» Task requirements
Retype the entries exactly, but skip the pictures.

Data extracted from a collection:
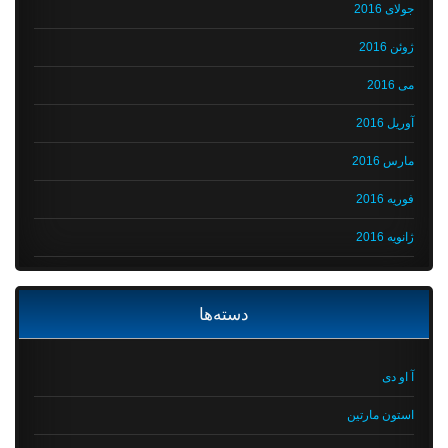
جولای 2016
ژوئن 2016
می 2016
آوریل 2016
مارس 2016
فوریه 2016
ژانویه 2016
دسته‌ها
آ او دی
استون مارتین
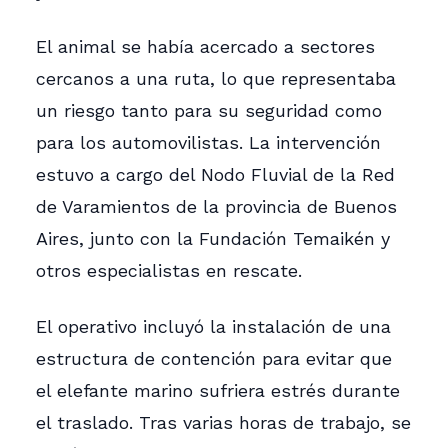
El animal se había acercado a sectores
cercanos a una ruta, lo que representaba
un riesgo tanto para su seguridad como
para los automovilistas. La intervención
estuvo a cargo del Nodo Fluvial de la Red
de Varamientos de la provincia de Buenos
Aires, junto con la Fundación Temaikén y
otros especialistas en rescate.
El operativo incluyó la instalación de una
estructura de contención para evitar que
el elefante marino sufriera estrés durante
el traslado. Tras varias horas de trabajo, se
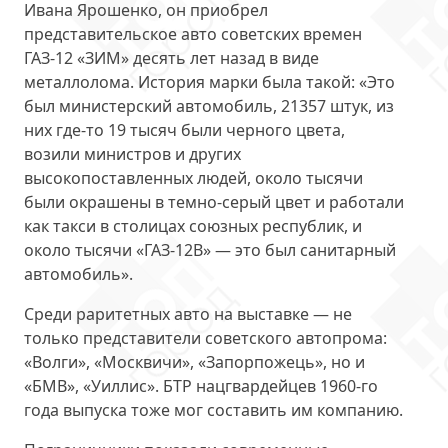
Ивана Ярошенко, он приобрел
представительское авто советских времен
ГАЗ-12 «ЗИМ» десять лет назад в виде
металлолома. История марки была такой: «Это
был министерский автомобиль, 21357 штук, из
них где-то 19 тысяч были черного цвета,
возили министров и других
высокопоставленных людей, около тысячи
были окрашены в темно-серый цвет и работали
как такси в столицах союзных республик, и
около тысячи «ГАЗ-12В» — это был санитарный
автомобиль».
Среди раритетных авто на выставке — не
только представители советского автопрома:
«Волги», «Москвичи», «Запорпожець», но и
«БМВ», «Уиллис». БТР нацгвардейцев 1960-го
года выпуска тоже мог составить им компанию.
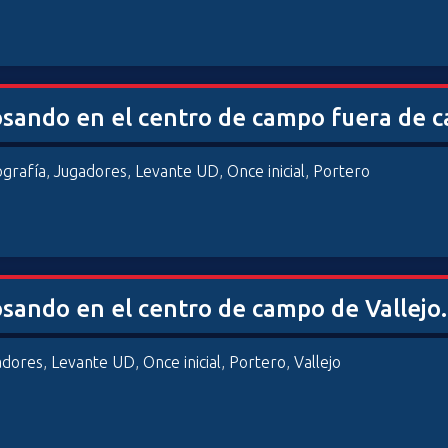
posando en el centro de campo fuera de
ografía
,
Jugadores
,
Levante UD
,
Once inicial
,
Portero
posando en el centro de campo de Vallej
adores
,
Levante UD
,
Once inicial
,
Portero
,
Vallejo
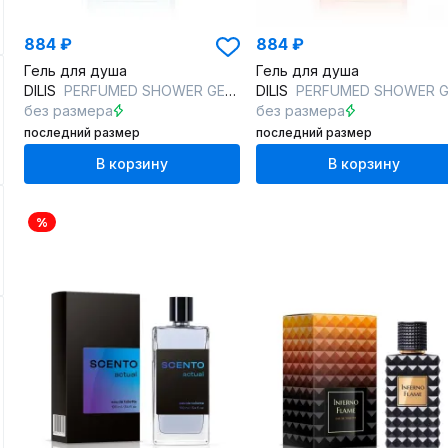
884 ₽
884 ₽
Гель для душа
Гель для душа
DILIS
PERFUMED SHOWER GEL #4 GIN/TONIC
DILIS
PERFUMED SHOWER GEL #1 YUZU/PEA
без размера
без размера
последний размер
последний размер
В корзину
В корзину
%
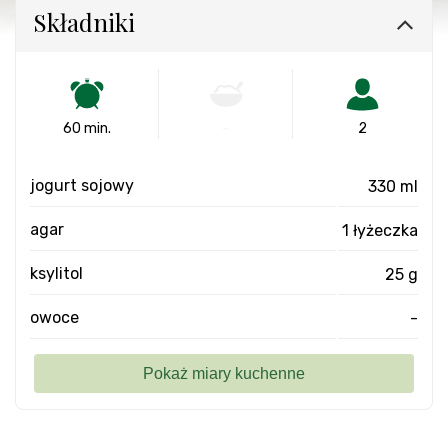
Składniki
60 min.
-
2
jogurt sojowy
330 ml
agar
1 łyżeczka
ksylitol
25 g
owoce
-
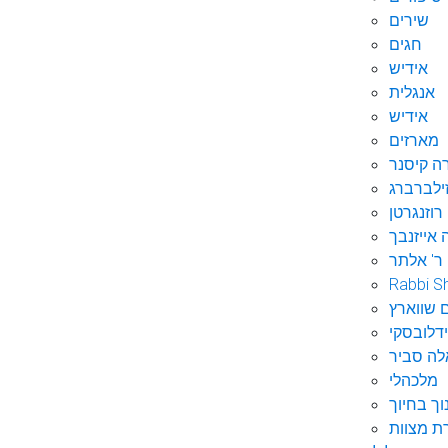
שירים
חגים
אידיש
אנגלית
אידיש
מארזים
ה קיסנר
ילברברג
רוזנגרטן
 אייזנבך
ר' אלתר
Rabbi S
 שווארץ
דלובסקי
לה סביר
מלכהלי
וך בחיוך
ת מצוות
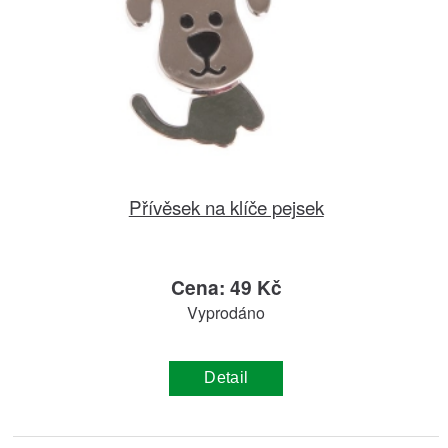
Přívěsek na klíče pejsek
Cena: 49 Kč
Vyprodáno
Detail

» Task response
جولای 2016
ژوئن 2016
می 2016
آوریل 2016
مارس 2016
فوریه 2016
ژانویه 2016
دسته‌ها
آ او دی
استون مارتین
El animal se había acercado a sectores
cercanos a una ruta, lo que representaba
un riesgo tanto para su seguridad como
para los automovilistas. La intervención
estuvo a cargo del Nodo Fluvial de la Red
de Varamientos de la provincia de Buenos
Aires, junto con la Fundación Temaikén y
otros especialistas en rescate.
El operativo incluyó la instalación de una
estructura de contención para evitar que
el elefante marino sufriera estrés durante
el traslado. Tras varias horas de trabajo, se
Ивана Ярошенко, он приобрел
представительское авто советских времен
ГАЗ-12 «ЗИМ» десять лет назад в виде
металлолома. История марки была такой: «Это
был министерский автомобиль, 21357 штук, из
них где-то 19 тысяч были черного цвета,
возили министров и других
высокопоставленных людей, около тысячи
были окрашены в темно-серый цвет и работали
как такси в столицах союзных республик, и
около тысячи «ГАЗ-12В» — это был санитарный
автомобиль».
Среди раритетных авто на выставке — не
только представители советского автопрома:
«Волги», «Москвичи», «Запорпожець», но и
«БМВ», «Уиллис». БТР нацгвардейцев 1960-го
года выпуска тоже мог составить им компанию.
posando en el centro de campo fuera de
ografía
,
Jugadores
,
Levante UD
,
Once inicial
,
Portero
posando en el centro de campo de Vallej
adores
,
Levante UD
,
Once inicial
,
Portero
,
Vallejo
884 ₽
884 ₽
Гель для душа
Гель для душа
DILIS
PERFUMED SHOWER GEL #4 GIN/TONIC
DILIS
PERFUMED SHOWER GEL #1 YUZU/PEA
без размера
без размера
последний размер
последний размер
В корзину
В корзину
%
Składniki
60 min.
-
2
jogurt sojowy
330 ml
agar
1 łyżeczka
ksylitol
25 g
owoce
-
שירים
חגים
אידיש
אנגלית
אידיש
מארזים
ה קיסנר
ילברברג
רוזנגרטן
 אייזנבך
ר' אלתר
Rabbi S
 שווארץ
דלובסקי
לה סביר
מלכהלי
וך בחיוך
ת מצוות
Přívěsek na klíče pejsek
Cena: 49 Kč
Vyprodáno
Detail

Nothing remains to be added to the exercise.